Interrogé sur les raisons pour lesquelles Google et Meta ne sont pas aujourd’hui en concurrence avec ChatGPT, M. LeCun a opté pour une approche similaire à celle exprimée récemment par Mountain View. « Les deux entreprises ont beaucoup à perdre si elles lancent des systèmes capables d’inventer des choses« , a-t-il déclaré.

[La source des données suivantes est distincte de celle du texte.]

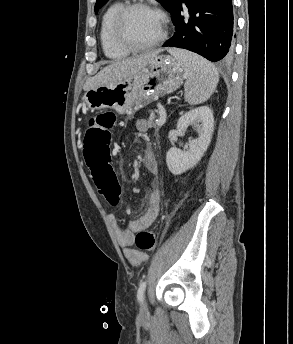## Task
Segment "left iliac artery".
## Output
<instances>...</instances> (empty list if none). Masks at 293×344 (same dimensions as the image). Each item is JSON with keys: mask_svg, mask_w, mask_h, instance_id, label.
<instances>
[{"mask_svg": "<svg viewBox=\"0 0 293 344\" xmlns=\"http://www.w3.org/2000/svg\"><path fill=\"white\" fill-rule=\"evenodd\" d=\"M145 289H146V281H143L137 291V298L139 302L143 301L144 298V293H145Z\"/></svg>", "mask_w": 293, "mask_h": 344, "instance_id": "1", "label": "left iliac artery"}]
</instances>
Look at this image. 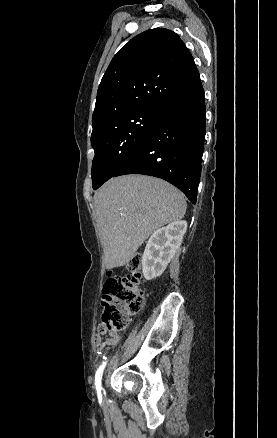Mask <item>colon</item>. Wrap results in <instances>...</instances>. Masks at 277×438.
Instances as JSON below:
<instances>
[{
	"instance_id": "5ec220e1",
	"label": "colon",
	"mask_w": 277,
	"mask_h": 438,
	"mask_svg": "<svg viewBox=\"0 0 277 438\" xmlns=\"http://www.w3.org/2000/svg\"><path fill=\"white\" fill-rule=\"evenodd\" d=\"M141 264L133 259L128 264L130 276H111L109 274L107 284L99 286V295L105 297L103 302L108 304L99 322V331L123 330L127 327L132 315L141 310L144 291L139 287Z\"/></svg>"
}]
</instances>
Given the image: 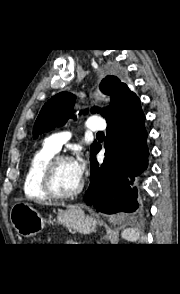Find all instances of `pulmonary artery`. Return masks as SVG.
Here are the masks:
<instances>
[{
  "label": "pulmonary artery",
  "instance_id": "e3ab8cb5",
  "mask_svg": "<svg viewBox=\"0 0 180 294\" xmlns=\"http://www.w3.org/2000/svg\"><path fill=\"white\" fill-rule=\"evenodd\" d=\"M106 128L105 121L99 116L90 117L87 124V129L90 131L104 130ZM70 138L69 133H58L49 136L45 140V145L59 152L65 142Z\"/></svg>",
  "mask_w": 180,
  "mask_h": 294
}]
</instances>
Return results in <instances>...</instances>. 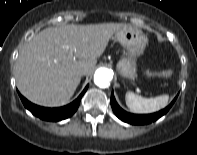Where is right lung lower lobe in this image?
<instances>
[{
	"instance_id": "obj_1",
	"label": "right lung lower lobe",
	"mask_w": 197,
	"mask_h": 155,
	"mask_svg": "<svg viewBox=\"0 0 197 155\" xmlns=\"http://www.w3.org/2000/svg\"><path fill=\"white\" fill-rule=\"evenodd\" d=\"M87 89H88V85L85 87L83 92L78 96L76 100H74L72 103L66 106L59 108H45V107L37 106L29 102L21 94H19V96L25 108H27L33 115L46 121H60L69 118L76 112V110L79 107L80 100Z\"/></svg>"
}]
</instances>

Il s’agit d’une référence claire à la façon dont le chatbot d’OpenAI est capable de « mentir » lorsqu’il répond à des questions dont il ne connaît pas la véritable réponse.

Pour l’instant, la startup dirigée par Sam Altman profite de son moment de grande visibilité et de reconnaissance. Hier, la société a confirmé qu’elle allait recevoir un nouvel investissement de plusieurs millions de dollars de la part de Microsoft. Le montant définitif n’a pas été divulgué, mais il est estimé à 10 milliards de dollars dans le cadre d’un accord pluriannuel. Cela permettra non seulement de renforcer l’infrastructure pour former ChatGPT et d’autres systèmes, mais aussi de les mettre en œuvre dans les produits de Redmond. En outre, Azure deviendra le fournisseur officiel de services en nuage pour la société basée à San Francisco, en Californie.